My road came to an unexpected halt on November 9, 2010.

That morning, I was bicycling to work when a garbage truck turned across a city bike lane. I was in that bike lane.

A team of trauma surgeons saved my life, but they had to amputate my left leg. My body and life were forever changed.

The journey of a thousand miles begins with one step.

As I learned to walk again, I measured my recovery in steps and then miles. Over time that journey grew into something more -- a way of being in the world, wherever I go.

I am a person of ability and disability. I travel in the space between. These are my postcards.

Saturday, November 23, 2024

Paris Is Still There

 A quick hello from Mile Marker 13,170!

I'm hurrying through the breakfast dishes, water splashing up my sleeves, my brain barreling ahead at breakneck speed, when an alert pops up on my phone.

It's from Bonjour RATP, the Paris transit app.

A screenshot of the Boujour RATP app, with a notification that reads, "Major works and upcoming disruptions."
Alerting me to line closures for the weekend.

I'm usually aggravated by those rings, tings, and buzzes.  They remind me I'm not keeping up.  

But this one is different.  It carries me away.

Paris, is seems, is still out there.  

Moving at its own pace.  Doing its Parisian thing.

That thought takes me back to my after-dinner Instagram scroll last night.  (When my body's too tired to clean up the kitchen, for some reason my thumb has plenty of energy!) 

Now, I replay those photos and captions, sprinkled with snowflakes throughout my feed.

For the first time in over a decade, there was a November snowfall in Paris! 

A screenshot of Instagram's Paris for Dreamers page, with a photo of the Tuileries Garden covered with a light layer of snow.
...I saw it on my own screen!

In real life, snow would throw me off balance.  But not snow in Paris.  Not right now.

In my mind, I can walk in any weather. :)  

I'm halfway through the dishes.  My fingers squeeze out the sponge, soft on one side, scratchy on the other.  The smell of dishsoap fills the air.  

But I'm no longer standing at the sink.  

I've soared across the ocean, over green fields and wine country, to an enchanted city that somehow, impossibly, still exists.  

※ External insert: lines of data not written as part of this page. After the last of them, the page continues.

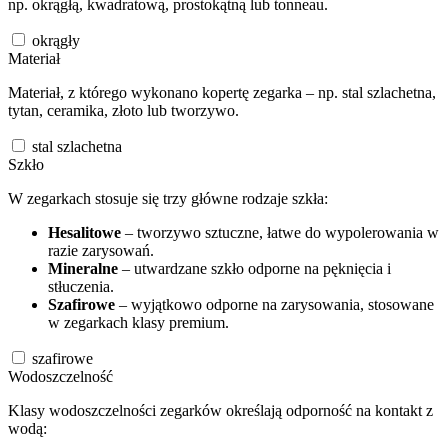
np. okrągłą, kwadratową, prostokątną lub tonneau.
okrągły
Materiał
Materiał, z którego wykonano kopertę zegarka – np. stal szlachetna,
tytan, ceramika, złoto lub tworzywo.
stal szlachetna
Szkło
W zegarkach stosuje się trzy główne rodzaje szkła:
Hesalitowe
– tworzywo sztuczne, łatwe do wypolerowania w
razie zarysowań.
Mineralne
– utwardzane szkło odporne na pęknięcia i
stłuczenia.
Szafirowe
– wyjątkowo odporne na zarysowania, stosowane
w zegarkach klasy premium.
szafirowe
Wodoszczelność
Klasy wodoszczelności zegarków określają odporność na kontakt z
wodą:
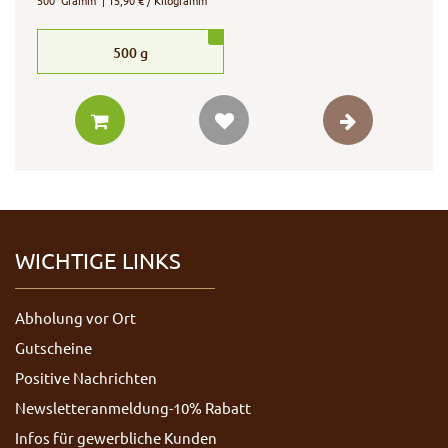
500
Gramm
| 15,90 € / Kilogramm
500
g
WICHTIGE LINKS
Abholung vor Ort
Gutscheine
Positive Nachrichten
Newsletteranmeldung-10% Rabatt
Infos für gewerbliche Kunden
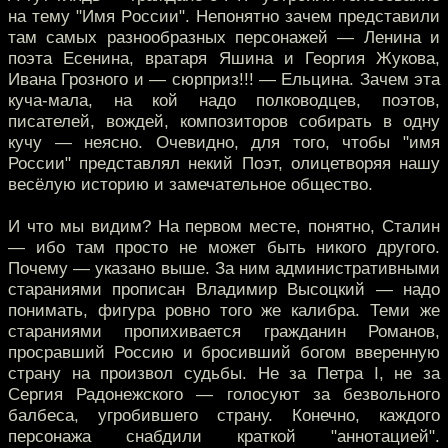
на тему "Имя России". Непонятно зачем представили
там самых разнообразных персонажей — Ленина и
поэта Есенина, вратаря Яшина и Георгия Жукова,
Ивана Грозного и — сюрприз!!! — Ельцина. Зачем эта
куча-мала, на кой надо полководцев, поэтов,
писателей, вождей, композиторов собирать в одну
кучу — неясно. Очевидно, для того, чтобы "имя
России" представлял некий Поэт, олицетворяя нашу
весёлую историю и замечательное общество.
И что мы видим? На первом месте, понятно, Сталин
— ибо там просто не может быть никого другого.
Почему — указано выше. За ним административными
стараниями прописан Владимир Высоцкий — надо
понимать, фигура ровно того же калибра. Теми же
стараниями пропихивается гражданин Романов,
просравший Россию и бросивший богом вверенную
страну на произвол судьбы. Не за Петра I, не за
Сергия Радонежского — голосуют за безвольного
балбеса, угробившего страну. Конечно, каждого
персонажа снабдили краткой "аннотацией".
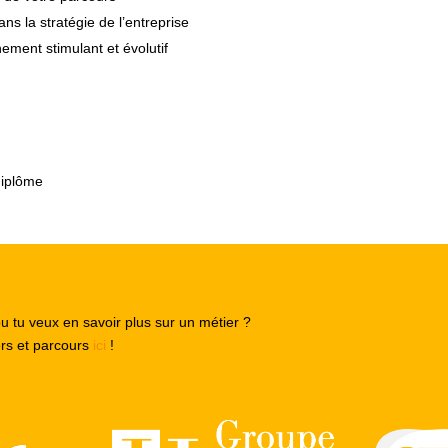
ns la stratégie de l’entreprise
ement stimulant et évolutif
diplôme
ou tu veux en savoir plus sur un métier ?
ers et parcours
ici
!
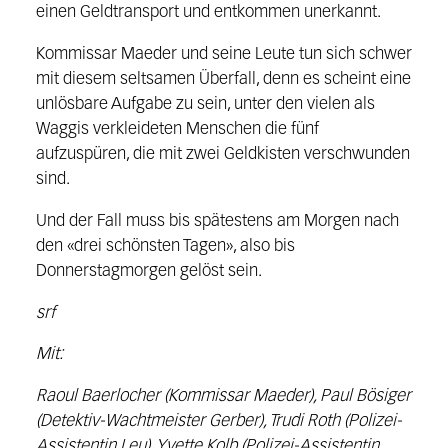
einen Geldtransport und entkommen unerkannt.
Kommissar Maeder und seine Leute tun sich schwer
mit diesem seltsamen Überfall, denn es scheint eine
unlösbare Aufgabe zu sein, unter den vielen als
Waggis verkleideten Menschen die fünf
aufzuspüren, die mit zwei Geldkisten verschwunden
sind.
Und der Fall muss bis spätestens am Morgen nach
den «drei schönsten Tagen», also bis
Donnerstagmorgen gelöst sein.
srf
Mit:
Raoul Baerlocher (Kommissar Maeder), Paul Bösiger
(Detektiv-Wachtmeister Gerber), Trudi Roth (Polizei-
Assistentin Leu), Yvette Kolb (Polizei-Assistentin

I pause to imagine myself there.

What Métro would I ride?

The entrance to the Métro station at Censier-Daubenton
Ligne 7.

What would I be sipping, right now, at Café Méjane?

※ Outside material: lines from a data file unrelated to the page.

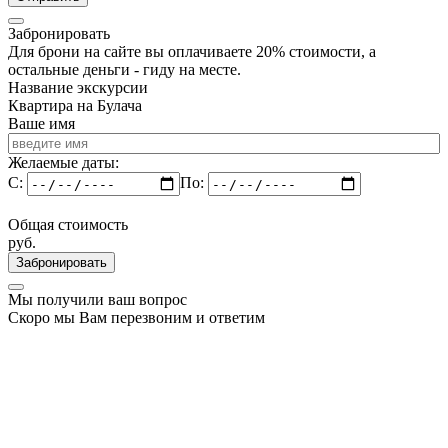
Забронировать
Для брони на сайте вы оплачиваете 20% стоимости, а
остальные деньги - гиду на месте.
Название экскурсии
Квартира на Булача
Ваше имя
Желаемые даты:
C:
По:
Общая стоимость
руб.
Забронировать
Мы получили ваш вопрос
Скоро мы Вам перезвоним и ответим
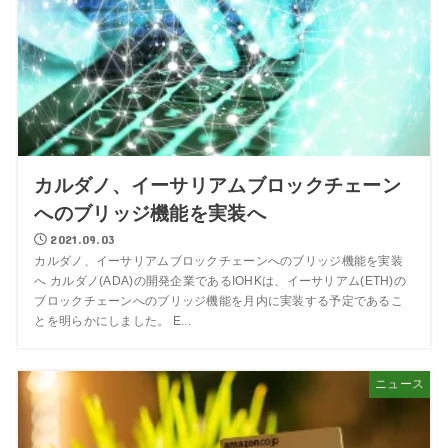
カルダノ、イーサリアムブロックチェーン
へのブリッジ機能を実装へ
2021.09.03
カルダノ、イーサリアムブロックチェーンへのブリッジ機能を実装
へ カルダノ(ADA)の開発企業であるIOHKは、イーサリアム(ETH)の
ブロックチェーンへのブリッジ機能を月内に実装する予定であるこ
とを明らかにしました。 E...
ニュース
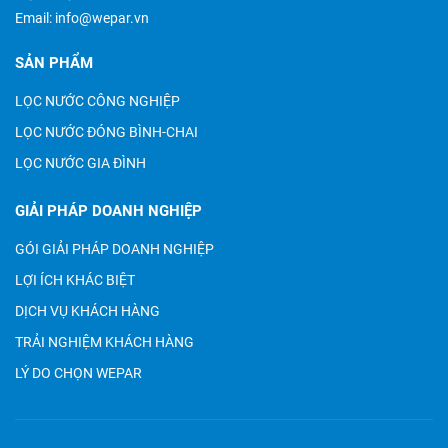
Email:
info@wepar.vn
SẢN PHẨM
LỌC NƯỚC CÔNG NGHIỆP
LỌC NƯỚC ĐÓNG BÌNH-CHAI
LỌC NƯỚC GIA ĐÌNH
GIẢI PHÁP DOANH NGHIỆP
GÓI GIẢI PHÁP DOANH NGHIỆP
LỢI ÍCH KHÁC BIỆT
DỊCH VỤ KHÁCH HÀNG
TRẢI NGHIỆM KHÁCH HÀNG
LÝ DO CHỌN WEPAR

A café table with an notebook and a three-layered latte in a glass mug with whipped cream on top.
The best pumpkin spice latte in the world!
Bien sur!

Here at home, this month has felt like a miles-long sprint.

I rush through morning walks.  
Catch up on work at lunchtime. 
Adjust my leg on the fly.   
Curl up with abdominal pain at night.  

Everything takes me longer than it used to.  I need more rest.  My body breaks down when I don't give it the time it needs.  These lessons I've learned well.

But even after 14 years, the New Normal is an uncomfortable place to be.

I shut off the water.  

The dishes are clean, but not much else has changed.   

And yet, I feel transformed by this one small miracle:  the ability to stand with my feet in one place and my mind in another.  

I know it's just memory, but it feels like a superpower.

Paris is still there.  Moving at its own speed.  

Me - sitting at a café in Paris with a beautiful salad on the table in front of me.
(Or, more likely,
lingering over a long déjeuner!)

I wish I were there too.

It's reassuring to know that when life moves too fast, traveling to a place we love -- even for a moment, even in our minds -- can help slow things down.

I've gotta get going.  But I know Paris will be there.

Me - waving in front of Gate A15 at the airport, with my backpack on and wearing an N95 mask, heading to Paris!

Whenever, and wherever, I need it.

Walk on,
Rebecca

P.S.  Do you have a place (or pace) that takes you away?  I'd love to hear how you "travel" there!